While this works fine, it clutters our work environment with variables we won't need to use again, and which can potentially step on one anothers toes. It can help with readability (the results of each step is complete), but those extra variables make it harder to modify and change the algorithm later.

An alternative to saving each step as a distinct variable would be to write the desired statements nested within other statements. For example, we could write the statement above as follows:

# Preparation: add a column that is the car name
mtcars.named <- mutate(mtcars, car.name = row.names(mtcars))

# Write a nested operation to return the best car name
best.car.name <- select(  # 3. Select car name of the car
                  filter(  # 2. Filter down to the one with the highest mpg
                    filter( # 1. Filter down to only four cylinder cars
                      mtcars.named,  # arguments for the Step 1 filter
                      cyl == 4
                    ),
                    mpg == max(mpg)  # other arguments for the Step 2 filter
                  ),
                  car.name  # other arguments for the Step 3 select
                )

This version uses anonymous variables—result values which we don't give names to (so are anonymous), but instead immediately use as the arguments to another function. We've used these frequently with the print() function and with filters (those vectors of TRUE and FALSE values), and even the max(mpg) in Step 2 above is an anonymous variable!

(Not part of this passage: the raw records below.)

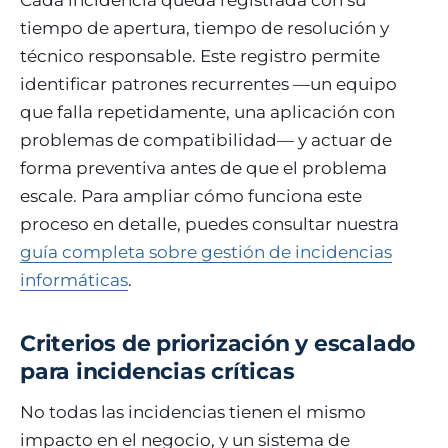
tiempo de apertura, tiempo de resolución y
técnico responsable. Este registro permite
identificar patrones recurrentes —un equipo
que falla repetidamente, una aplicación con
problemas de compatibilidad— y actuar de
forma preventiva antes de que el problema
escale. Para ampliar cómo funciona este
proceso en detalle, puedes consultar nuestra
guía completa sobre gestión de incidencias
informáticas
.
Criterios de priorización y escalado
para incidencias críticas
No todas las incidencias tienen el mismo
impacto en el negocio, y un sistema de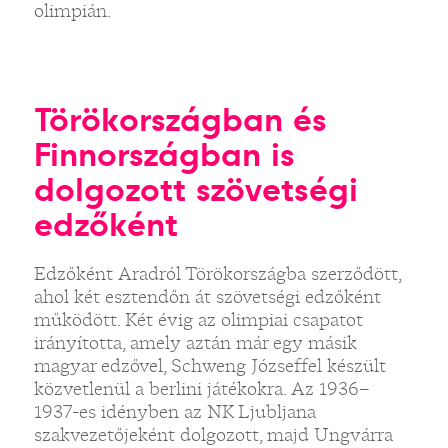
olimpián.
Törökországban és
Finnországban is
dolgozott szövetségi
edzőként
Edzőként Aradról Törökországba szerződött,
ahol két esztendőn át szövetségi edzőként
működött. Két évig az olimpiai csapatot
irányította, amely aztán már egy másik
magyar edzővel, Schweng Józseffel készült
közvetlenül a berlini játékokra. Az 1936–
1937-es idényben az NK Ljubljana
szakvezetőjeként dolgozott, majd Ungvárra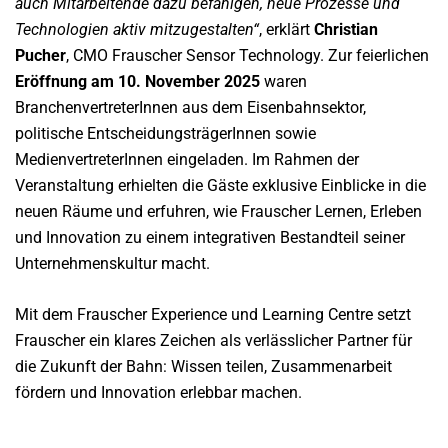
auch Mitarbeitende dazu befähigen, neue Prozesse und
Technologien aktiv mitzugestalten“
, erklärt
Christian
Pucher
, CMO Frauscher Sensor Technology. Zur feierlichen
Eröffnung am 10. November 2025
waren
BranchenvertreterInnen aus dem Eisenbahnsektor,
politische EntscheidungsträgerInnen sowie
MedienvertreterInnen eingeladen. Im Rahmen der
Veranstaltung erhielten die Gäste exklusive Einblicke in die
neuen Räume und erfuhren, wie Frauscher Lernen, Erleben
und Innovation zu einem integrativen Bestandteil seiner
Unternehmenskultur macht.
Mit dem Frauscher Experience und Learning Centre setzt
Frauscher ein klares Zeichen als verlässlicher Partner für
die Zukunft der Bahn: Wissen teilen, Zusammenarbeit
fördern und Innovation erlebbar machen.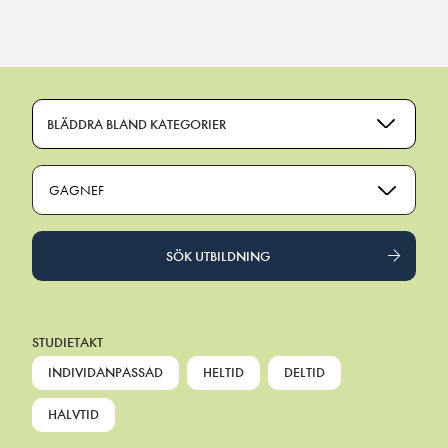
Main Navigation
BLÄDDRA BLAND KATEGORIER
GAGNEF
SÖK UTBILDNING
STUDIETAKT
INDIVIDANPASSAD
HELTID
DELTID
HALVTID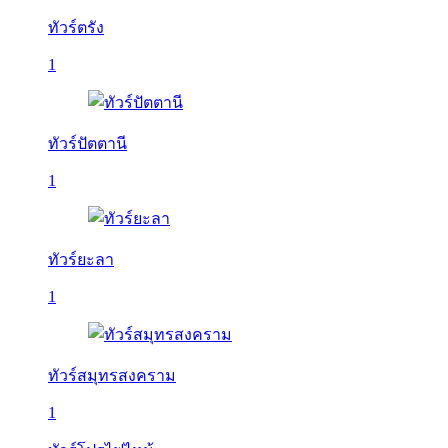
ทัวร์ตรัง
1
ทัวร์ปัตตานี
1
ทัวร์ยะลา
1
ทัวร์สมุทรสงคราม
1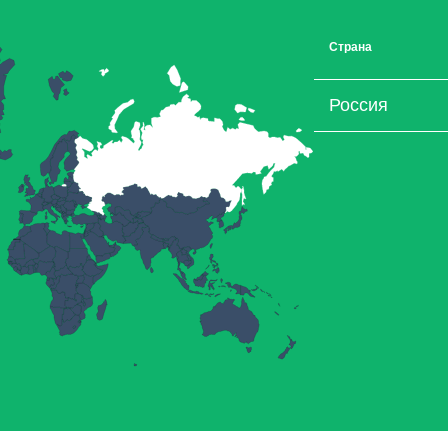
Страна
Россия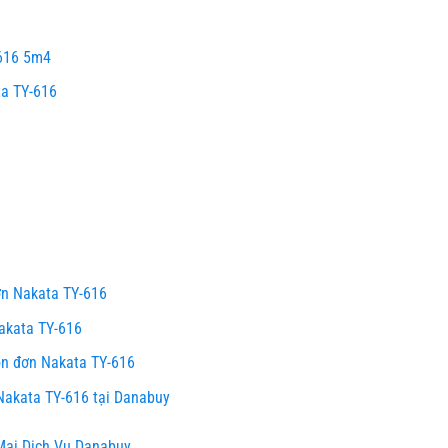
-616 5m4
ta TY-616
ơn Nakata TY-616
akata TY-616
ọn đơn Nakata TY-616
akata TY-616 tại Danabuy
ại Dịch Vụ Danabuy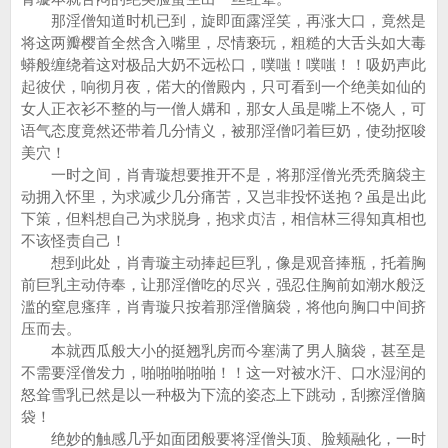
那淫僧知道时机已到，旋即面露淫笑，再涨大口，竟然是
将这两瓣樱首全然含入嘴里，尽情亵玩，粗糙的大舌头如大毒
蟒般缠绕着这对极品大奶不远松口，噗嗤！噗嗤！！吸奶声此
起彼伏，响彻月夜，偌大的僧殿内，只可看到一个绝美如仙的
女人正衣衫不整的与一僧人媾和，那女人虽是嘴上不饶人，可
语气态度竟然还带着几分情义，被那淫僧叼着巨奶，使劲抠唆
美穴！
一时之间，肖青璇想要推开不是，将那淫僧光秃秃脑袋主
动拥入怀里，为求减少几分痛苦，又岂非投怀送抱？虽是出此
下策，但料想自己为求脱身，抱求贞洁，相信林三得知真相也
不该怪责自己！
想到此处，肖青璇主动捧起巨乳，像是观音捧瓶，托着胸
前巨乳主动侍奉，让那淫僧吃的尽兴，强忍住胸前如潮水般泛
滥的窒息瘙痒，肖青璇只按着那淫僧脑袋，将他向胸口中间挤
压而去。
本就西瓜般大小的挺翘乳房而今塞满了男人脑袋，甚至是
不需要淫僧发力，啪啪啪啪啪！！这一对被水汗、口水湿润的
怒耸雪乳已然是以一种极为下流的姿态上下跳动，刮擦淫僧脑
袋！
绝妙的触感几乎如面团般要将淫僧头顶、脸颊融化，一时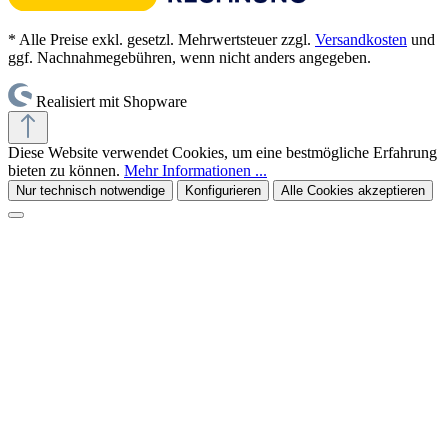
* Alle Preise exkl. gesetzl. Mehrwertsteuer zzgl.
Versandkosten
und
ggf. Nachnahmegebühren, wenn nicht anders angegeben.
Realisiert mit Shopware
Diese Website verwendet Cookies, um eine bestmögliche Erfahrung
bieten zu können.
Mehr Informationen ...
Nur technisch notwendige
Konfigurieren
Alle Cookies akzeptieren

This nested version performs the same results as the temporary variable version without creating the extra variables, but even with only 3 steps it can get quite complicated to read—in a large part because you have to think about it "inside out", with the stuff in the middle evaluating first.

This will obviously become undecipherable for more involved operations. Luckily, the pipe operator will provide us with a more clean (and cleaver) way of achieving the above task.

The Pipe Operator

Luckily, dplyr provides a cleaner and effective way of achieving the same task (that is, using the result of one function as an argument to the next). The Pipe Operator (>%>) indicates that the result from the first function operand should be passed in as the first argument to the next function operand!

As a simple example:

# nested version: evaluate c(), then max(), then print()
print( max( c(2, 0, 1) ) )

# pipe version
c(1,2,3) %>%   # do first function
  max() %>%   # which becomes the _first_ argument to the next function
  print()  # which becomes the _first_ argument to the next function

Or as another version of the above data wrangling:

# Preparation: add a column that is the car name
mtcars.named <- mutate(mtcars, car.name = row.names(mtcars))

best.car.name <- filter(mtcars.named, cyl == 4) %>%  # Step 1
  filter(mpg == max(mpg)) %>%  # Step 2
  select(car.name)
  • Yes, the %>% operator is awkward to type and takes some getting use to (especially compared to the command-line's use of | to pipe). However, you can ease typing either by noticing that you hold down the shift key for all 3 characters, or by using the RStudio keyboard shortcut cmd + shift + m.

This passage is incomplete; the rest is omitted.